(Provided data)
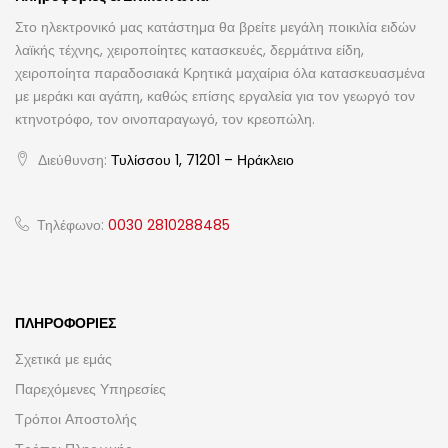
Στο ηλεκτρονικό μας κατάστημα θα βρείτε μεγάλη ποικιλία ειδών
λαϊκής τέχνης, χειροποίητες κατασκευές, δερμάτινα είδη,
χειροποίητα παραδοσιακά Κρητικά μαχαίρια όλα κατασκευασμένα
με μεράκι και αγάπη, καθώς επίσης εργαλεία για τον γεωργό τον
κτηνοτρόφο, τον οινοπαραγωγό, τον κρεοπώλη.
Διεύθυνση:
Τυλίσσου 1, 71201 – Ηράκλειο
Τηλέφωνο:
0030 2810288485
ΠΛΗΡΟΦΟΡΊΕΣ
Σχετικά με εμάς
Παρεχόμενες Υπηρεσίες
Τρόποι Αποστολής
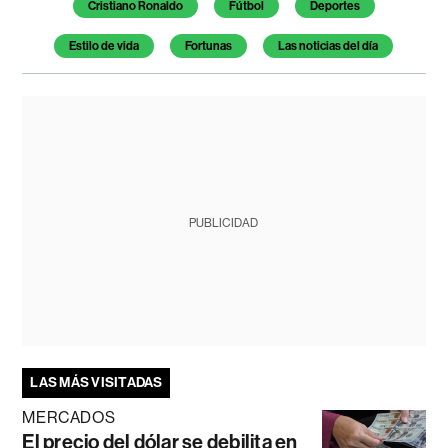
Temas de este artículo
Cristiano Ronaldo
Fútbol
Deportes
Estilo de vida
Fortunas
Las noticias del día
PUBLICIDAD
LAS MÁS VISITADAS
MERCADOS
El precio del dólar se debilita en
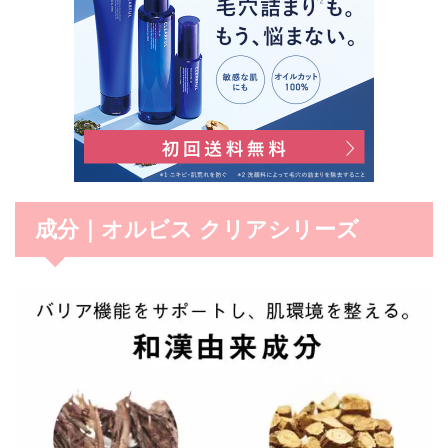
成分｜オルビス クリアシリーズ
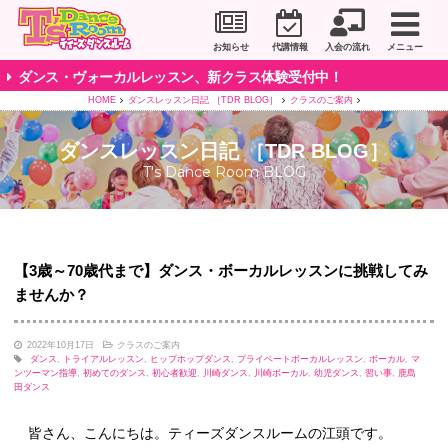
川崎市のダンススタジオ＆ボーカルスクール「T's D
お知らせ
代講情報
入会の流れ
メニュー
ダンス・ヴォーカルレッスン、新クラス体験受付中！
HOME
ダンスレッスン日記 ［TDR BLOG］
クラスのご案内
ダンスレッスン日記 ［TDR BLOG］
T's Dance Room BLOG
【3歳～70歳代まで】ダンス・ボーカルレッスンに挑戦してみ
ませんか？
2022年10月17日
クラスのご案内
ダンス
,
トライアルレッスン
,
ヒップホップダンス
,
プライベートボーカルレッスン
,
ボーカル
,
マ
ンツーマン指導
,
初めてのダンス
,
初心者歓迎
,
川崎ダンス
,
川崎ボーカル
,
幼児ダンス
,
習い事
,
鹿島
田ダンス
皆さん、こんにちは。ティーズダンスルームの江頭です。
(End Provided data)
» **Exercise details**: Please copy the data above exactly; the pictures do not belong in the copy.

» **Output**:
Στο ηλεκτρονικό μας κατάστημα θα βρείτε μεγάλη ποικιλία ειδών
λαϊκής τέχνης, χειροποίητες κατασκευές, δερμάτινα είδη,
χειροποίητα παραδοσιακά Κρητικά μαχαίρια όλα κατασκευασμένα
με μεράκι και αγάπη, καθώς επίσης εργαλεία για τον γεωργό τον
κτηνοτρόφο, τον οινοπαραγωγό, τον κρεοπώλη.
Διεύθυνση:
Τυλίσσου 1, 71201 – Ηράκλειο
Τηλέφωνο:
0030 2810288485
ΠΛΗΡΟΦΟΡΊΕΣ
Σχετικά με εμάς
Παρεχόμενες Υπηρεσίες
Τρόποι Αποστολής
Temas de este artículo
Cristiano Ronaldo
Fútbol
Deportes
Estilo de vida
Fortunas
Las noticias del día
PUBLICIDAD
LAS MÁS VISITADAS
MERCADOS
El precio del dólar se debilita en
成分｜オルビス クリアシリーズ
川崎市のダンススタジオ＆ボーカルスクール「T's D
お知らせ
代講情報
入会の流れ
メニュー
ダンス・ヴォーカルレッスン、新クラス体験受付中！
HOME
ダンスレッスン日記 ［TDR BLOG］
クラスのご案内
ダンスレッスン日記 ［TDR BLOG］
T's Dance Room BLOG
【3歳～70歳代まで】ダンス・ボーカルレッスンに挑戦してみ
ませんか？
2022年10月17日
クラスのご案内
ダンス
,
トライアルレッスン
,
ヒップホップダンス
,
プライベートボーカルレッスン
,
ボーカル
,
マ
ンツーマン指導
,
初めてのダンス
,
初心者歓迎
,
川崎ダンス
,
川崎ボーカル
,
幼児ダンス
,
習い事
,
鹿島
田ダンス
皆さん、こんにちは。ティーズダンスルームの江頭です。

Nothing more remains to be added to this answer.